Caos Trapani Shark, continua la guerra fuori dal campo: la situazione

Non accennano a scemare le polemiche attorno a Trapani Shark, uscita ancora vittoriosa dalla gara casalinga contro l’Apu Udine. La FIP ha commissionato ai siciliani 50.000 euro di multa a causa della mancanza del numero minimo di giocatori tesserati. Dopo gli addii di Timmy Allen in direzione Paok Salonicco e di Amar Alibegovic i granata sono scesi al di sotto dei 12 atleti disponibili e, avendo anche il mercato bloccato, non possono operare in entrata.

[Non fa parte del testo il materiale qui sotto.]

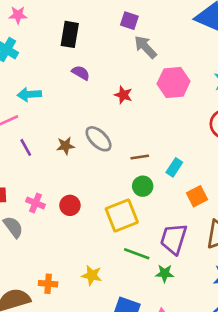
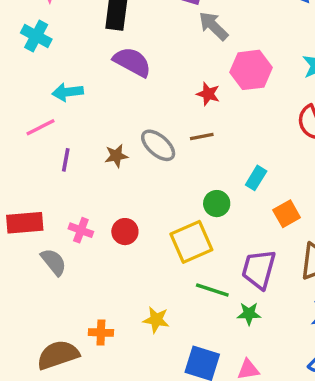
purple semicircle: (81, 73) -> (132, 62), size x1.6
red star: (123, 95) -> (208, 94), moved
purple line: (26, 147) -> (66, 160), turned 42
brown line: (140, 157) -> (202, 137), moved

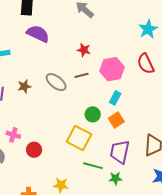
pink hexagon: (251, 70) -> (112, 69), moved
brown star: (116, 156) -> (24, 86), moved
orange square: (287, 214) -> (116, 120), moved
red circle: (125, 232) -> (34, 150), moved
yellow square: (191, 242) -> (79, 138), turned -35

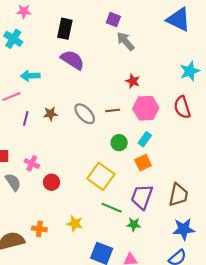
red star: (84, 50) -> (133, 81), moved
green circle: (93, 114) -> (119, 143), moved

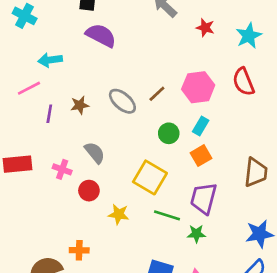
red star: (133, 81) -> (205, 28), moved
brown line: (113, 110) -> (157, 94), turned -32
gray semicircle: (13, 182) -> (95, 153), moved
brown trapezoid: (178, 195) -> (256, 172), moved
yellow star: (75, 224) -> (119, 214), moved

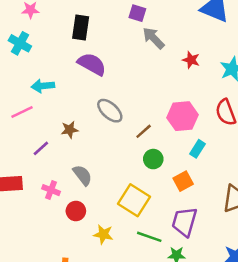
brown line: (157, 94) -> (144, 131), moved
gray ellipse: (122, 101) -> (110, 111), moved
purple line: (49, 114) -> (41, 148), moved, turned 36
cyan rectangle: (201, 126) -> (198, 149), moved

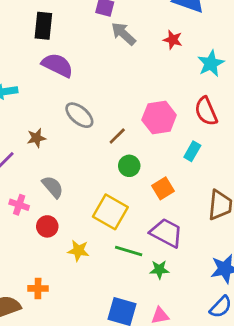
red star: (191, 60) -> (173, 40), moved
cyan rectangle: (198, 149) -> (192, 151), moved
purple trapezoid: (184, 222) -> (166, 233), turned 104

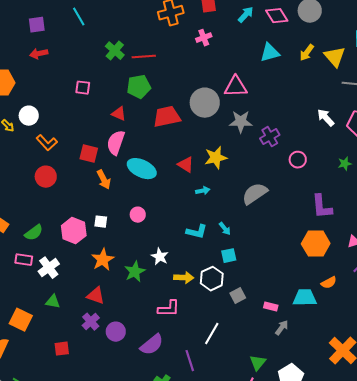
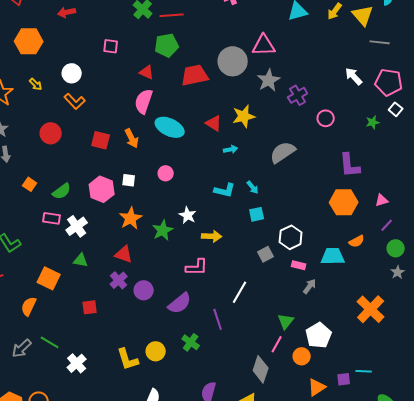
white circle: (29, 116) -> (72, 73), moved
gray star: (241, 122) -> (269, 80), turned -30
red square: (89, 154) -> (101, 140), moved
red circle: (46, 177) -> (51, 133), moved
white hexagon: (212, 279) -> (291, 237), moved

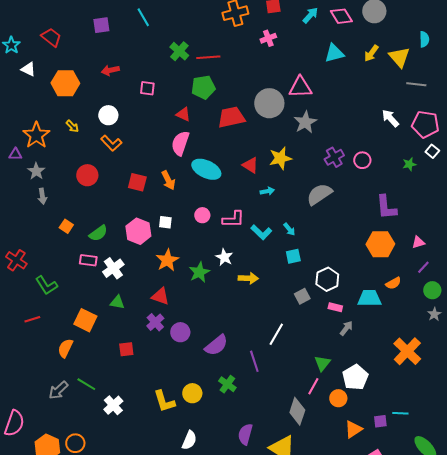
red arrow: (67, 12) -> (110, 70), moved
purple cross: (298, 95) -> (334, 157), moved
cyan L-shape: (225, 190) -> (261, 232), turned 30
pink L-shape: (197, 267) -> (233, 219), moved

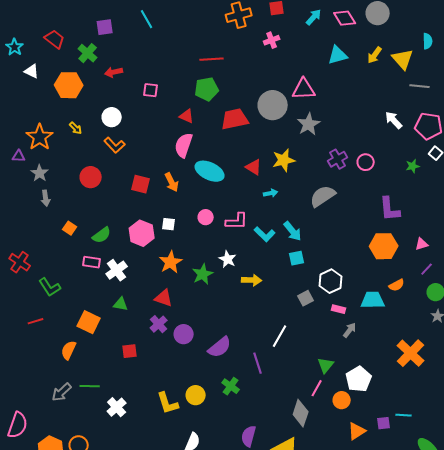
green cross: (179, 51) -> (88, 53), moved
cyan arrow: (289, 229) -> (293, 231), size x1.5
green line: (86, 384) -> (90, 386), turned -30

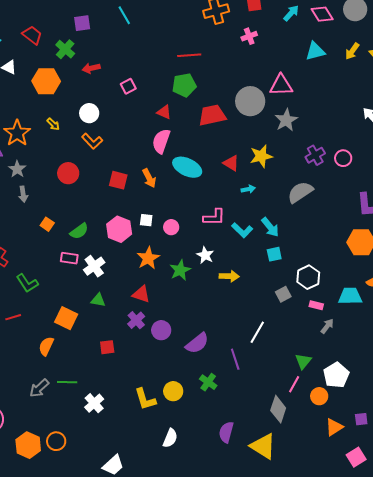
pink square: (151, 90) -> (128, 86), turned -35
pink circle: (206, 217) -> (171, 227), moved

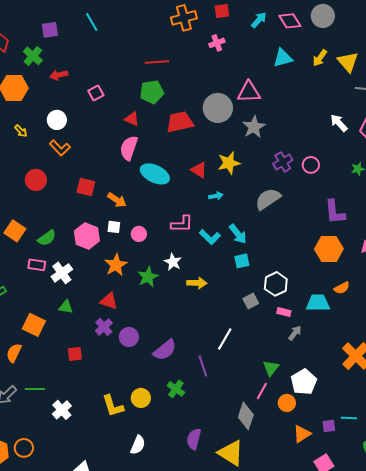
orange arrow: (149, 178) -> (117, 200), moved, turned -30
orange square: (47, 224) -> (15, 231), size x1.5

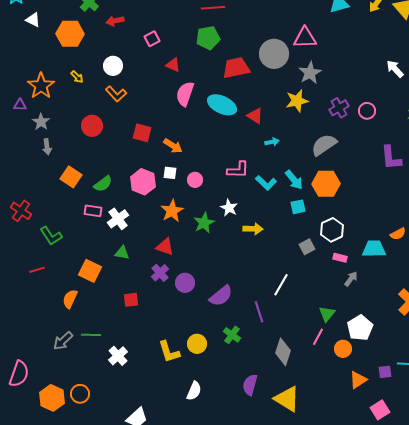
red triangle: (132, 119) -> (173, 65), moved
yellow star: (229, 163) -> (297, 101), moved
cyan ellipse: (155, 174) -> (222, 105), moved
orange hexagon: (329, 249) -> (326, 184), moved
gray diamond: (246, 416) -> (283, 352), moved

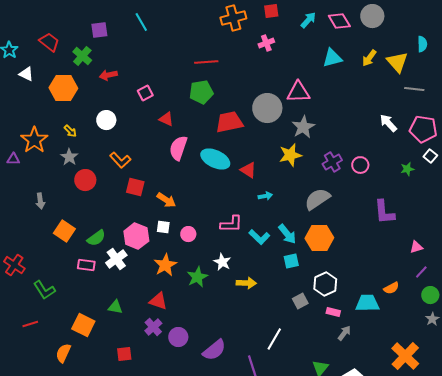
orange L-shape: (116, 94) -> (120, 160), moved
gray star: (41, 122) -> (69, 157), moved
white cross: (118, 219) -> (116, 259), moved

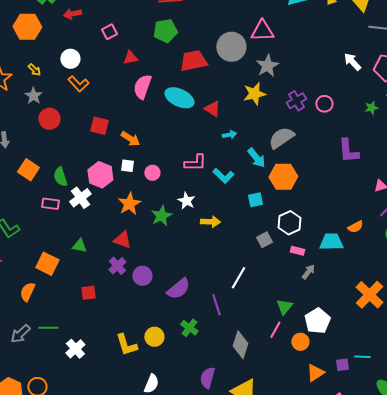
red triangle: (166, 119) -> (130, 58), turned -35
orange L-shape: (120, 160) -> (78, 84), moved
cyan arrow: (287, 234) -> (256, 158), moved
green semicircle: (96, 238) -> (60, 177), turned 108

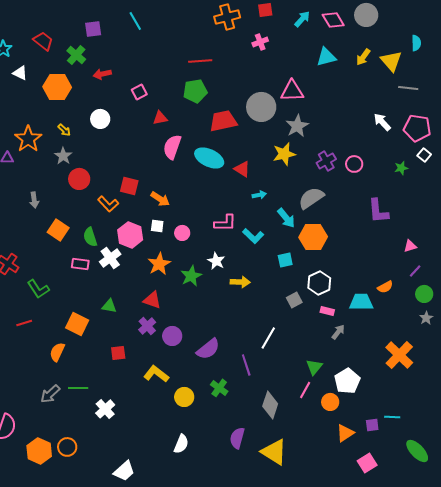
orange L-shape: (78, 84) -> (108, 204), moved
yellow L-shape: (126, 345) -> (156, 374), moved, turned 145

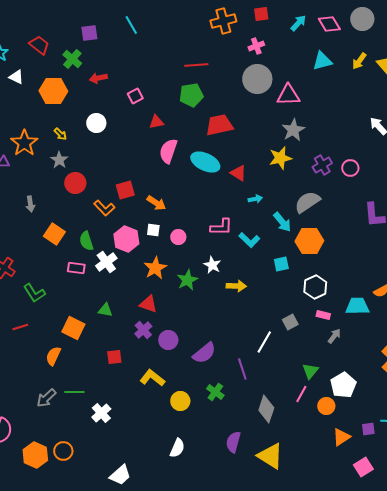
gray circle: (261, 107) -> (257, 79), moved
red square: (129, 186) -> (125, 190), turned -30
gray square: (294, 300) -> (290, 322), moved

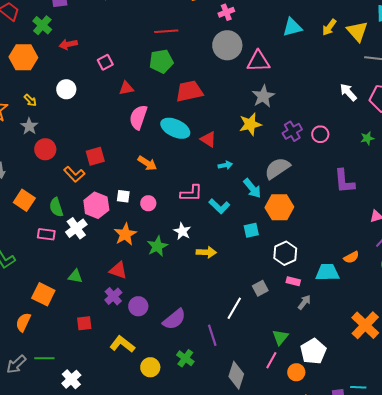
orange arrow: (156, 203) -> (147, 163), moved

Trapani ha già subito 5 punti di penalizzazione in classifica (motivo per il quale non guida la classifica) e, nonostante il botta e risposta fra il presidente Valerio Antonini e la Federazione Italiana Pallacanestro, la vicenda legata al club siciliano è lontano dalla sua conclusione. Per quanto riguarda la situazione capo allenatore Alex Latini dovrebbe essere confermato fino a fine stagione visti anche i buoni risultati arrivati dopo le dimissioni di Jasmin Repesa

La Federazione ha risposto a propria volta con un comunicato a Trapani, che contestava la multa: “Riguardo l’assenza di un coach a referto nella giornata di Serie A che si è appena conclusa, la Federazione Italiana Pallacanestro ricorda e sottolinea che i Regolamenti vigenti, sia propri che di Lega, sono noti ed accettati da tutti coloro che scelgono di partecipare ai campionati federali. Nessuno ha il potere di giudicare ed emettere sentenze senza rispettare le norme previste. Ogni altra considerazione è priva di fondamento“.